● **TASK DESCRIPTION**
Everything in the records below except the pictures must be written out exactly.

● **THE DATA**
◆ ◆ ◆ ◆ ◆

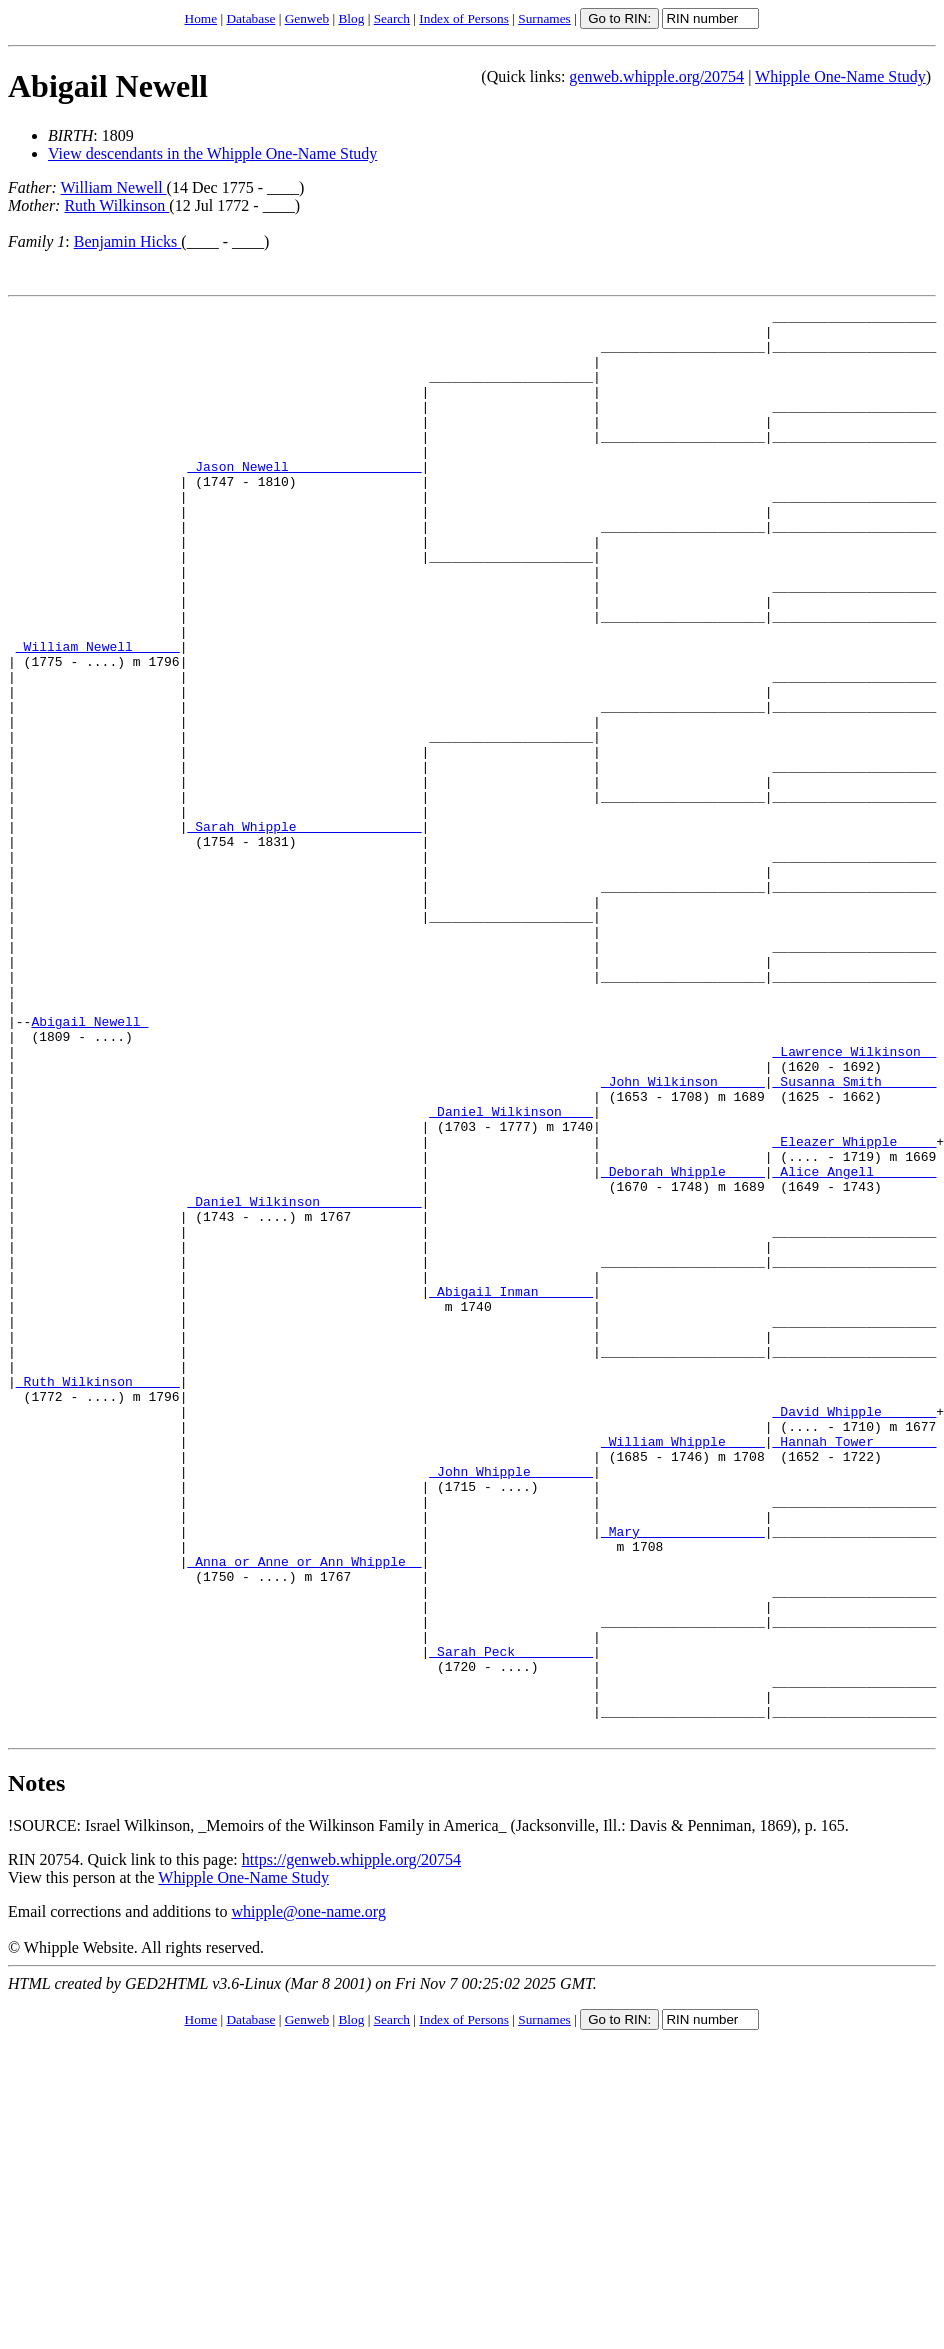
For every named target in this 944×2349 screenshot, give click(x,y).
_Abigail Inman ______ (511, 1489)
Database (250, 18)
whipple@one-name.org (309, 2196)
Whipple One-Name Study (840, 76)
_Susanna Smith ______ (854, 1237)
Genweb (307, 18)
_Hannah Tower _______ (854, 1669)
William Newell (114, 187)
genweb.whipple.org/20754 (656, 76)
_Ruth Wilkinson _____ (98, 1597)
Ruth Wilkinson (116, 205)
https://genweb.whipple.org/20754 (351, 2144)
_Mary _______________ (683, 1777)
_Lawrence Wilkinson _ (854, 1201)
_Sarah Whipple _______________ (304, 931)
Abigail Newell (108, 86)
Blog (351, 18)
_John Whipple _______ (511, 1705)
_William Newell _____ (98, 715)
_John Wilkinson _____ (683, 1237)
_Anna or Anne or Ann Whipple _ (304, 1813)
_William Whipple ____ (683, 1669)
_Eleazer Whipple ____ (854, 1309)
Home (201, 18)
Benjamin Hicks (128, 241)
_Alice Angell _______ (854, 1345)
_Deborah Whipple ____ (683, 1345)
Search (392, 18)
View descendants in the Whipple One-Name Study (212, 153)
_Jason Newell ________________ (304, 499)
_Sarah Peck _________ (511, 1921)
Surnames (544, 18)
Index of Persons (464, 18)
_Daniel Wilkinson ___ (511, 1273)
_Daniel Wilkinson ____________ (304, 1381)
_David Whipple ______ (854, 1633)
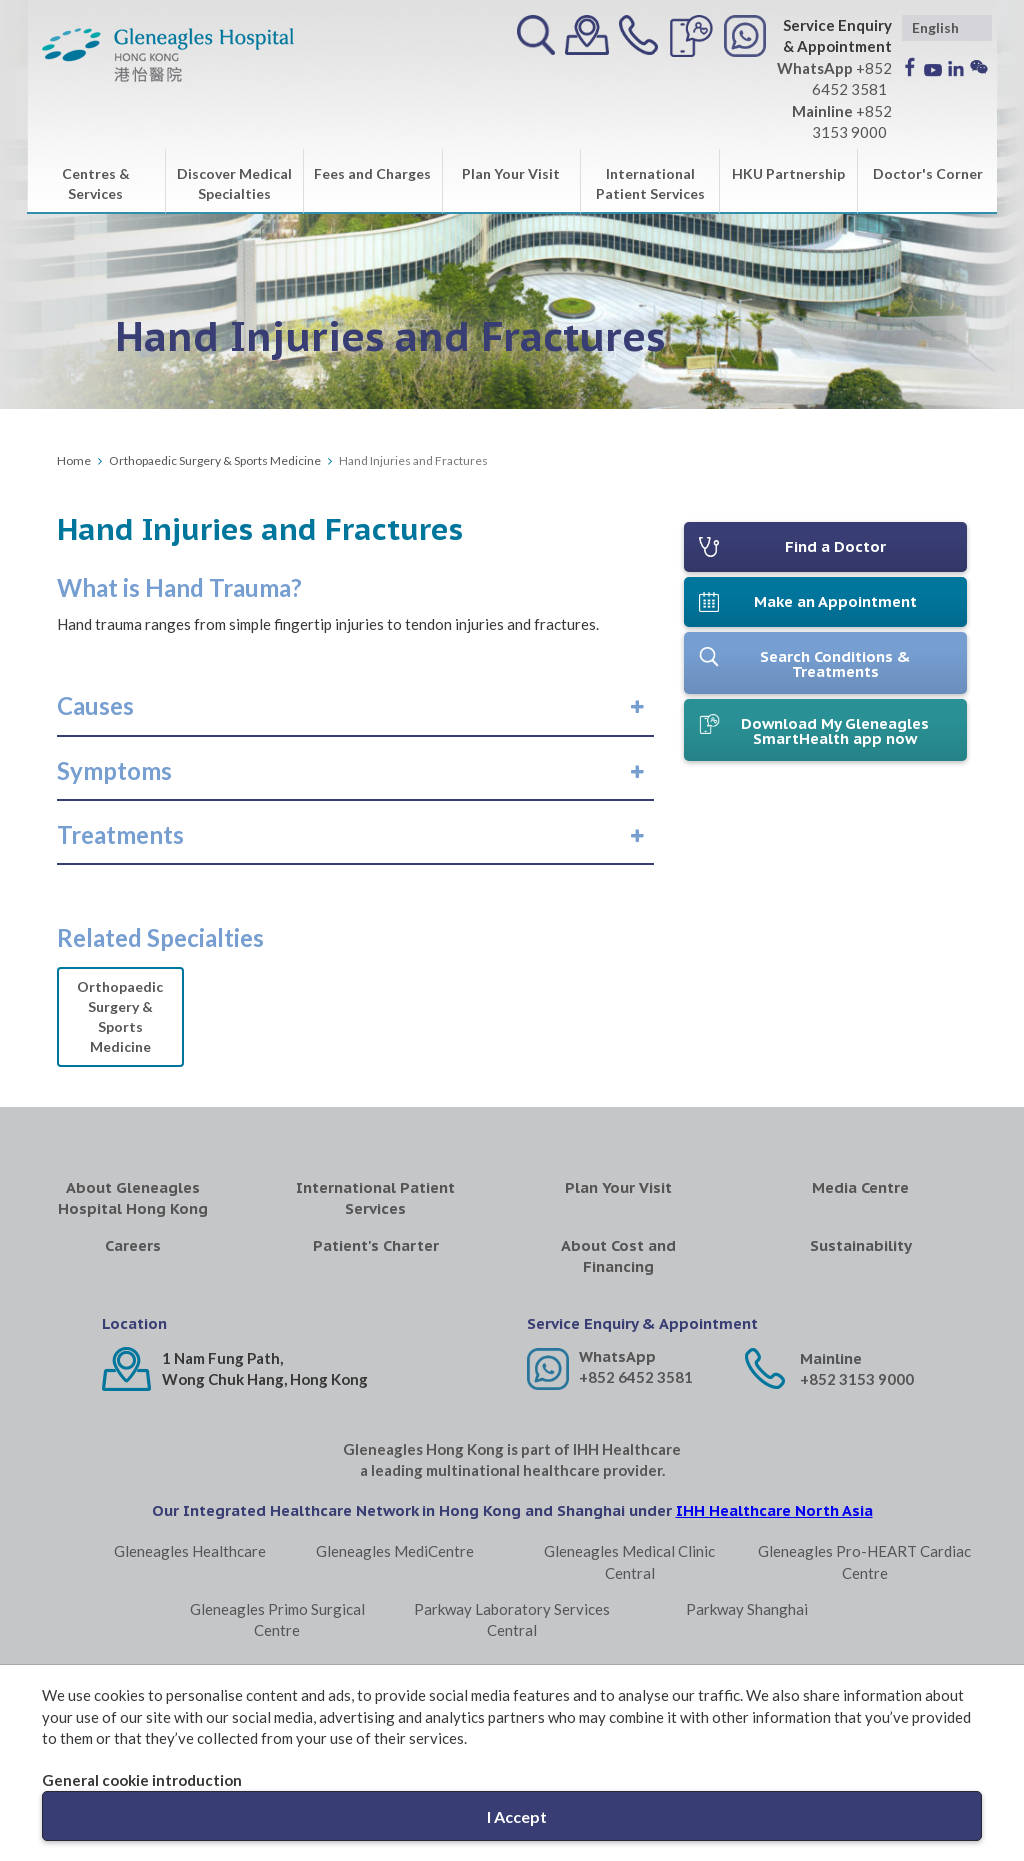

◆ ◆ ◆ ◆ ◆

● **ANSWER FOR THE TASK**
For every named target in this 944×2349 screenshot, give click(x,y).
_Abigail Inman ______ (511, 1489)
Database (250, 18)
whipple@one-name.org (309, 2196)
Whipple One-Name Study (840, 76)
_Susanna Smith ______ (854, 1237)
Genweb (307, 18)
_Hannah Tower _______ (854, 1669)
William Newell (114, 187)
genweb.whipple.org/20754 (656, 76)
_Ruth Wilkinson _____ (98, 1597)
Ruth Wilkinson (116, 205)
https://genweb.whipple.org/20754 (351, 2144)
_Mary _______________ (683, 1777)
_Lawrence Wilkinson _ (854, 1201)
_Sarah Whipple _______________ (304, 931)
Abigail Newell (108, 86)
Blog (351, 18)
_John Whipple _______ (511, 1705)
_William Newell _____ (98, 715)
_John Wilkinson _____ (683, 1237)
_Anna or Anne or Ann Whipple _ (304, 1813)
_William Whipple ____ (683, 1669)
_Eleazer Whipple ____ (854, 1309)
Home (201, 18)
Benjamin Hicks (128, 241)
_Alice Angell _______ (854, 1345)
_Deborah Whipple ____ (683, 1345)
Search (392, 18)
View descendants in the Whipple One-Name Study (212, 153)
_Jason Newell ________________ (304, 499)
_Sarah Peck _________ (511, 1921)
Surnames (544, 18)
Index of Persons (464, 18)
_Daniel Wilkinson ___ (511, 1273)
_Daniel Wilkinson ____________ (304, 1381)
_David Whipple ______ (854, 1633)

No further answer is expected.